Gary Carpenter, Executive Director of the American Quarter Horse Foundation, said modern breeders have the best opportunity to produce good horses because of liberal rules, large information databases and expanding technology.
"We have come a long way but we have a long way to go, and education is the answer," he said in reference to producing horses prone to defects. He said breeders should not be complacent when planning matings. He said ranchers previously tried to improve the breed, but today's owners tend to breed the type of horse they already have.
Larry Thornton, a Quarter Horse pedigree consultant, said he is frequently asked about close inbreeding, a technique he said results in a very good or a very bad outcome because it can expose undesirable genes that tend to be recessive. For best results, he recommended using a large group with no hidden defects and not putting undesirable horses back into the gene pool.
Several speakers stressed the need for long-term improvement of their breeds. "We have an obligation to the horse industry," said Dr. Jim Heird of Colorado State University. He emphasized that today's breeders should not transfer to the next generation of breeders a horse that is inferior to the previous generation.
In decades past, breeders sought stallions from other continents, primarily South America and Europe, for mating with domestic mares. Today's thoroughbreds now are routinely shipped around the world as breeding stallions. So, even if a breeder imported a foreign horse, his bloodlines would contain the same genes as those in all parts of the world. Unlike other equine breeding industries, artificial insemination is not allowed for Thoroughbreds.
Artificial insemination is popular for a variety of reasons, according to Laura Wipf, owner of Royal Vista Ranches, a full-service Quarter Horse facility in Wayne, Oklahoma. "The stallions and mares do not have to relocate for breeding," she said, which reduces overhead costs and minimizes risk of illness and injury.
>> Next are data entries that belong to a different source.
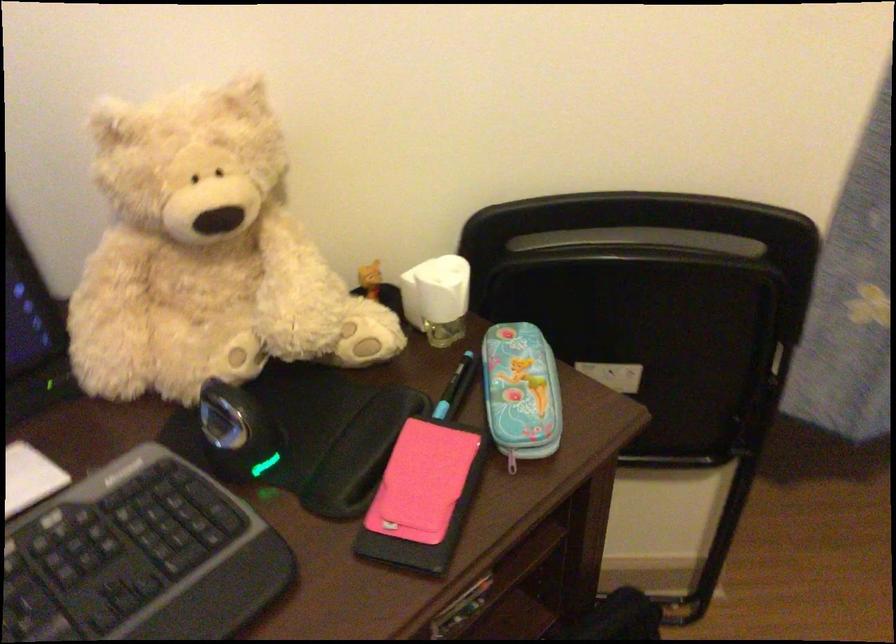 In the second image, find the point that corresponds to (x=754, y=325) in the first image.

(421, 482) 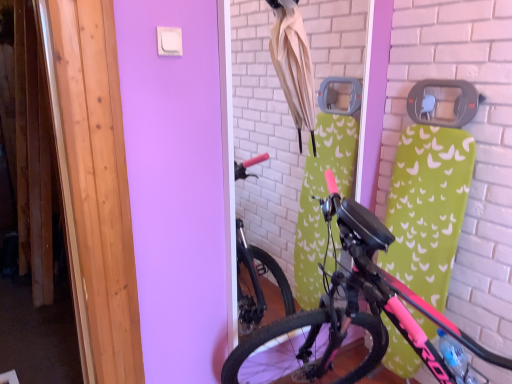 In order to face pink matte bicycle at center, should I rotate leftwards or rightwards?

It's best to rotate right around 18.782 degrees.

The width and height of the screenshot is (512, 384). I want to click on pink matte bicycle at center, so click(x=348, y=316).

The width and height of the screenshot is (512, 384). What do you see at coordinates (348, 316) in the screenshot?
I see `pink matte bicycle at center` at bounding box center [348, 316].

What do you see at coordinates (293, 64) in the screenshot? I see `beige fabric umbrella at upper center` at bounding box center [293, 64].

The width and height of the screenshot is (512, 384). Identify the location of beige fabric umbrella at upper center. (293, 64).

Consider the image. Measure the distance between point (285,74) and camera.

The depth of point (285,74) is 5.19 feet.

Locate an element on the screen. The image size is (512, 384). pink matte bicycle at center is located at coordinates (348, 316).

Between beige fabric umbrella at upper center and pink matte bicycle at center, which one appears on the left side from the viewer's perspective?

From the viewer's perspective, beige fabric umbrella at upper center appears more on the left side.

Is beige fabric umbrella at upper center further to camera compared to pink matte bicycle at center?

That is True.

Which is in front, point (306, 90) or point (258, 362)?

Positioned in front is point (306, 90).

From the image's perspective, between beige fabric umbrella at upper center and pink matte bicycle at center, who is located below?

pink matte bicycle at center appears lower in the image.

From a real-world perspective, which is physically below, beige fabric umbrella at upper center or pink matte bicycle at center?

pink matte bicycle at center, from a real-world perspective.

In the scene shown: Considering the relative sizes of beige fabric umbrella at upper center and pink matte bicycle at center in the image provided, is beige fabric umbrella at upper center thinner than pink matte bicycle at center?

Yes, beige fabric umbrella at upper center is thinner than pink matte bicycle at center.

Is beige fabric umbrella at upper center taller or shorter than pink matte bicycle at center?

Clearly, beige fabric umbrella at upper center is shorter compared to pink matte bicycle at center.

Based on the photo, is beige fabric umbrella at upper center bigger than pink matte bicycle at center?

Incorrect, beige fabric umbrella at upper center is not larger than pink matte bicycle at center.

Which is correct: beige fabric umbrella at upper center is inside pink matte bicycle at center, or outside of it?

beige fabric umbrella at upper center is not enclosed by pink matte bicycle at center.

Is beige fabric umbrella at upper center far away from pink matte bicycle at center?

beige fabric umbrella at upper center is near pink matte bicycle at center, not far away.

Based on the photo, could you tell me if beige fabric umbrella at upper center is facing pink matte bicycle at center?

No, beige fabric umbrella at upper center is not oriented towards pink matte bicycle at center.

How much distance is there between beige fabric umbrella at upper center and pink matte bicycle at center?

beige fabric umbrella at upper center is 28.99 inches away from pink matte bicycle at center.

The image size is (512, 384). I want to click on bicycle below the beige fabric umbrella at upper center (from a real-world perspective), so click(x=348, y=316).

Considering the relative positions of pink matte bicycle at center and beige fabric umbrella at upper center in the image provided, is pink matte bicycle at center to the left of beige fabric umbrella at upper center from the viewer's perspective?

Incorrect, pink matte bicycle at center is not on the left side of beige fabric umbrella at upper center.

Is pink matte bicycle at center positioned behind beige fabric umbrella at upper center?

No.

Is point (362, 291) more distant than point (309, 98)?

No, it is not.

From the image's perspective, is pink matte bicycle at center located above beige fabric umbrella at upper center?

Incorrect, from the image's perspective, pink matte bicycle at center is lower than beige fabric umbrella at upper center.

From a real-world perspective, does pink matte bicycle at center stand above beige fabric umbrella at upper center?

No.

Looking at their sizes, would you say pink matte bicycle at center is wider or thinner than beige fabric umbrella at upper center?

pink matte bicycle at center is wider than beige fabric umbrella at upper center.

Which of these two, pink matte bicycle at center or beige fabric umbrella at upper center, stands taller?

With more height is pink matte bicycle at center.

Which of these two, pink matte bicycle at center or beige fabric umbrella at upper center, is smaller?

beige fabric umbrella at upper center.

Is pink matte bicycle at center surrounding beige fabric umbrella at upper center?

No.

Is pink matte bicycle at center not close to beige fabric umbrella at upper center?

No, there isn't a large distance between pink matte bicycle at center and beige fabric umbrella at upper center.

Is pink matte bicycle at center oriented away from beige fabric umbrella at upper center?

pink matte bicycle at center is not turned away from beige fabric umbrella at upper center.

I want to click on umbrella on the left of pink matte bicycle at center, so click(x=293, y=64).

The image size is (512, 384). Identify the location of umbrella that is on the left side of pink matte bicycle at center. (293, 64).

In order to click on umbrella behind the pink matte bicycle at center in this screenshot , I will do `click(293, 64)`. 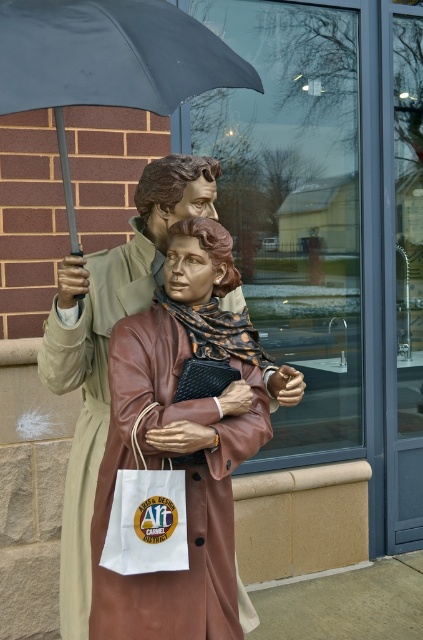 You are a maintenance worker tasked with cleaning the two statues. You have a 12 inch long cleaning tool. Can you reach from the matte brown leather coat at center to the matte black umbrella at upper center without moving the tool?

The distance between the matte brown leather coat at center and the matte black umbrella at upper center is 18.72 inches. Since your tool is only 12 inches long, you cannot reach from the matte brown leather coat at center to the matte black umbrella at upper center without moving the tool.

You are an artist planning to create a miniature version of the statue with the matte brown leather coat at center and the matte black umbrella at upper center. If you want the umbrella to be proportional to the coat in your model, which object should you scale down more when creating the miniature?

The matte brown leather coat at center is larger than the matte black umbrella at upper center, so to maintain proportion, you should scale down the matte brown leather coat at center more than the matte black umbrella at upper center in your miniature.

What is the 2D coordinate of the matte brown leather coat at center?

The 2D coordinate of the matte brown leather coat at center is at point (107, 346). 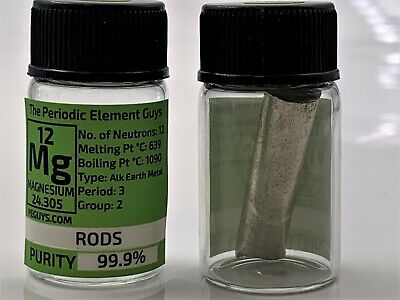 The image size is (400, 300). I want to click on sticker, so click(x=30, y=111), click(x=218, y=121).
She also cited convenience, international opportunities, and ability to produce horses from previously-frozen semen of deceased stallions.
Ken Jackson, co-owner of Kentuckiana Farms in Lexington, said the United States Trotting Association has imposed limits on the number of mares that can be bred to a single stallion.
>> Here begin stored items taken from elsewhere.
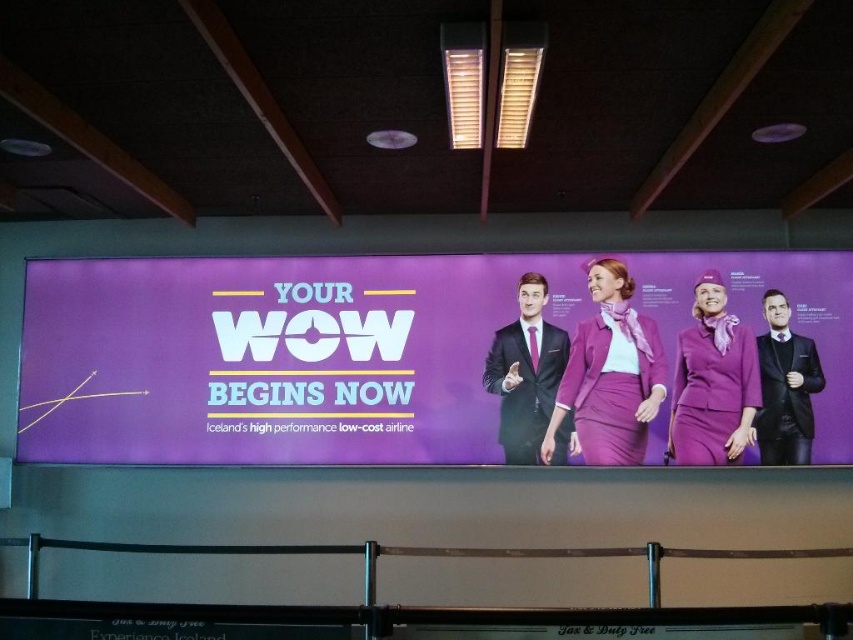 Question: Can you confirm if matte black suit at center is positioned below matte black suit at right?

Choices:
 (A) yes
 (B) no

Answer: (B)

Question: Which point is farther from the camera taking this photo?

Choices:
 (A) [538, 420]
 (B) [409, 292]

Answer: (B)

Question: Estimate the real-world distances between objects in this image. Which object is farther from the matte black suit at center?

Choices:
 (A) matte black suit at right
 (B) purple fabric billboard at center

Answer: (A)

Question: Among these objects, which one is nearest to the camera?

Choices:
 (A) matte black suit at right
 (B) purple fabric billboard at center

Answer: (A)

Question: Can you confirm if purple fabric billboard at center is thinner than matte black suit at right?

Choices:
 (A) yes
 (B) no

Answer: (B)

Question: Does purple fabric billboard at center appear under matte black suit at center?

Choices:
 (A) no
 (B) yes

Answer: (A) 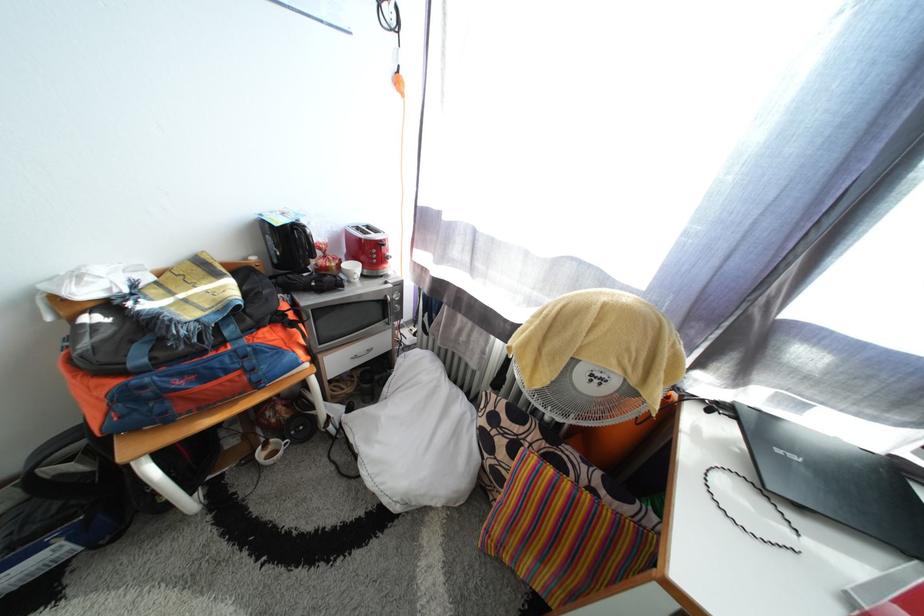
Beginning in 2009, new trotting stallions can be bred to no more than 140 mares per breeding year. Violators will be fined at least $25,000.
"Standardbreds are losing their genetic diversity at an unacceptable rate," he said. "Variation is the basis for selective improvement."
In addition to the mandated limit, Jackson said more stallion lines must be incorporated into future generations. One method of achieving this result is to bring Standardbred stallions from other parts of the world to North America for breeding purposes.
Importation of new bloodlines was popularized decades ago in the Thoroughbred breed and has since resulted in globalization of the pedigrees in those horses raised primarily for racing.
Dan Kenny, a Thoroughbred bloodstock agent based in Lexington, noted the breed can no longer categorize its pedigrees by country. "We no longer have an American mare or an American stallion," he said. "We have one Thoroughbred world. Time will tell if we have too much concentration."